Calculate gene similarity on the HPO
Dear Kevin,
I would like to calculate the similarity for a few genes (~2000). I annotated these genes with the HPO codes from the human phenotype ontology webpage (http://compbio.charite.de/jenkins/job/hpo.annotations/lastSuccessfulBuild/artifact/util/annotation/genes_to_phenotype.txt).

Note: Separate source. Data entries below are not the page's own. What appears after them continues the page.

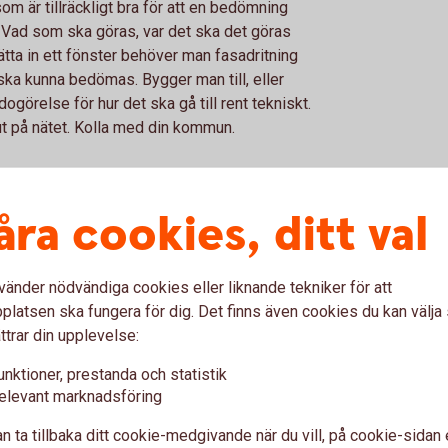
om är tillräckligt bra för att en bedömning
Vad som ska göras, var det ska det göras
tta in ett fönster behöver man fasadritning
ska kunna bedömas. Bygger man till, eller
görelse för hur det ska gå till rent tekniskt.
ut på nätet. Kolla med din kommun.
direkt när man fått
åra cookies, ditt val
renden brukar man få det när man får sitt
vänder nödvändiga cookies eller liknande tekniker för att
 lag som säger att det behöver gå fyra
latsen ska fungera för dig. Det finns även cookies du kan välj
llas. I större projekt söker man först bygglov
ttrar din upplevelse:
a veckor att få under förutsättning att alla
unktioner, prestanda och statistik
det är det bara att börja bygga.
elevant marknadsföring
glovet?
n ta tillbaka ditt cookie-medgivande när du vill, på cookie-sidan 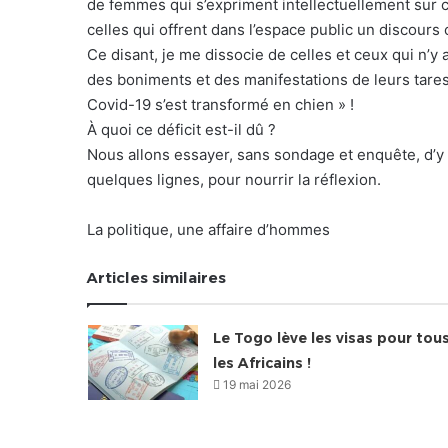
de femmes qui s’expriment intellectuellement sur c
celles qui offrent dans l’espace public un discour
Ce disant, je me dissocie de celles et ceux qui n’y
des boniments et des manifestations de leurs tares 
Covid-19 s’est transformé en chien » !
À quoi ce déficit est-il dû ?
Nous allons essayer, sans sondage et enquête, d’y 
quelques lignes, pour nourrir la réflexion.
La politique, une affaire d’hommes
Articles similaires
Le Togo lève les visas pour tou
les Africains !
19 mai 2026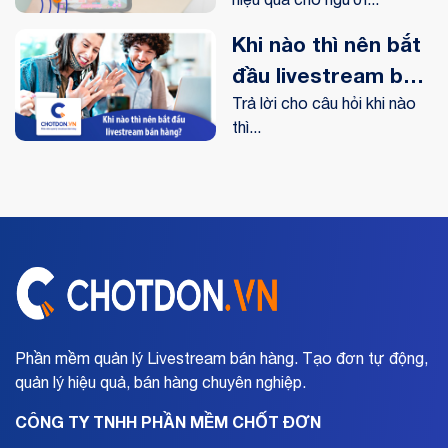
đầu
Khi nào thì nên bắt
đầu livestream bán
hàng?
Trả lời cho câu hỏi khi nào
thì...
Phần mềm quản lý Livestream bán hàng. Tạo đơn tự động,
quản lý hiệu quả, bán hàng chuyên nghiệp.
CÔNG TY TNHH PHẦN MỀM CHỐT ĐƠN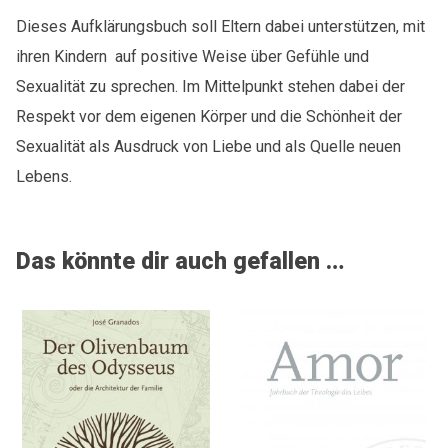
Liebe,
Dieses Aufklärungsbuch soll Eltern dabei unterstützen, mit
Leben,
ihren Kindern auf positive Weise über Gefühle und
Sexualität
Menge
Sexualität zu sprechen. Im Mittelpunkt stehen dabei der
Respekt vor dem eigenen Körper und die Schönheit der
Sexualität als Ausdruck von Liebe und als Quelle neuen
Lebens.
Das könnte dir auch gefallen …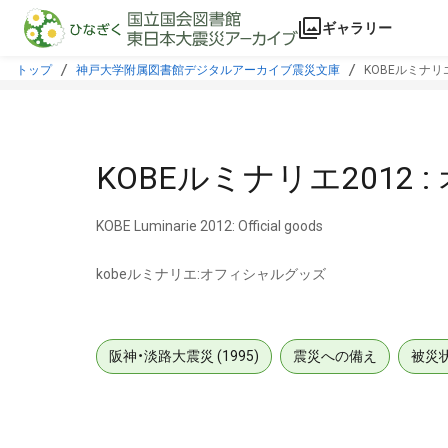
本文に飛ぶ
ギャラリー
トップ
神戸大学附属図書館デジタルアーカイブ震災文庫
KOBEルミナリ
KOBEルミナリエ2012
KOBE Luminarie 2012: Official goods
kobeルミナリエ:オフィシャルグッズ
阪神・淡路大震災 (1995)
震災への備え
被災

I obtained reshaped and got a file like this:
A4GALT . HP:0010970|HP:0000006
AAAS . HP:0040281|HP:0040282|HP:0040283|HP:0011463|HP:0001278|HP:0000972|HP:0012332|HP:0008259|HP:0004322|HP:0001251|HP:0000648|HP:0000007|HP:0002571|HP:0004319|HP:0001263|HP:0008163|HP:0001249|HP:0009916|HP:0003487|HP:0007002|HP:0000252|HP:0001347|HP:0000522|HP:0003676|HP:0000649|HP:0001324|HP:0000953|HP:0001260|HP:0000846|HP:0001250|HP:0007440|HP:0000505|HP:0000982|HP:0001761|HP:0010486|HP:0000830|HP:0007556|HP:0002093|HP:0001430|HP:0001252|HP:0002376|HP:0000612|HP:0000407
AASS . HP:0000119|HP:0000752|HP:0001083|HP:0001903|HP:0003593|HP:0001250|HP:0002161|HP:0000736|HP:0001252|HP:0100543|HP:0000007|HP:0001256|HP:0000750|HP:0001249
ABAT . HP:0025356|HP:0000278|HP:0000098|HP:0007291|HP:0000007|HP:0002415|HP:0001321|HP:0000494|HP:0001347|HP:0006829|HP:0001263|HP:0001274|HP:0001250|HP:0001254|HP:0025430|HP:0003819
ABCA4 . HP:0040280|HP:0040281|HP:0040282|HP:0040283|HP:0040284|HP:0000006|HP:0007663|HP:0000662|HP:0001133|HP:0000608|HP:0000512|HP:0000543|HP:0000007|HP:0007737|HP:0007722|HP:0000510|HP:0007984|HP:0007843|HP:0000548|HP:0000580|HP:0000572|HP:0008035|HP:0000639|HP:0000618|HP:0000405|HP:0000603|HP:0000135|HP:0000493|HP:0000463|HP:0001249|HP:0007703|HP:0000613|HP:0000987|HP:0030329|HP:0000649|HP:0000648|HP:0000551|HP:0008046|HP:0000407|HP:0007704|HP:0007814|HP:0008736|HP:0000035|HP:0008002|HP:0007675|HP:0000431|HP:0000610|HP:0000518|HP:0000602|HP:0001513|HP:0008059|HP:0000501|HP:0000563|HP:0000842|HP:0030500|HP:0001347|HP:0000505|HP:0005978|HP:0011504|HP:0011462|HP:0011463|HP:0003621|HP:0007994
ABCB11 . HP:0040283|HP:0000989|HP:0002014|HP:0003155|HP:0000952|HP:0001081|HP:0003593|HP:0001394|HP:0001744|HP:0001046|HP:0002240|HP:0002630|HP:0002908|HP:0000007|HP:0003819|HP:0004322|HP:0001508|HP:0001406|HP:0001402
which I think is the correct format for phenopy. I then used the command:
phenopy score gene_lists_with_HPO.txt --threads 12 --self
and I got as output something like this:
#query entity_id score
A4GALT A4GALT 1.0
A4GALT ABCD1 0.0
A4GALT ACAT1 0.010405043493187662
A4GALT ACVRL1 0.03336405048957507
A4GALT ADGRG1 0.0
A4GALT AGXT 0.009234121604447244
A4GALT AKT1 0.003509945769583653
A4GALT ALG1 0.0
A4GALT AMER1 0.0
However, the identity for some genes are not 1 as I was expecting. For instance:
ABCB7 ABCB7 0.5558528984777618
Would you expect something like this? How would you explain it? Should I use a different --summarization-method ?
Best regards,
Luca
Hi Luca,
Thank you for checking out the repo. It looks like you have successfully run phenopy on your input files, that's great! The behavior you describe is expected. It's a property of the HRSS semantic similarity scoring algorithm. It's a way to scale similarity scores by rewarding nodes being compared further down the ontology. The way the algorithm is implemented here, even a phenotype-to-itself is only ever 1.0 by HRSS when the beta_ic is 0.0. This is the case in leaf nodes. Does this explanation help?
so how would i set a network-cutoff value then, if same terms might not result in 1.0? Also is there any possibility to introduce my own scores, if I have some frequency values attached to Phenotypes?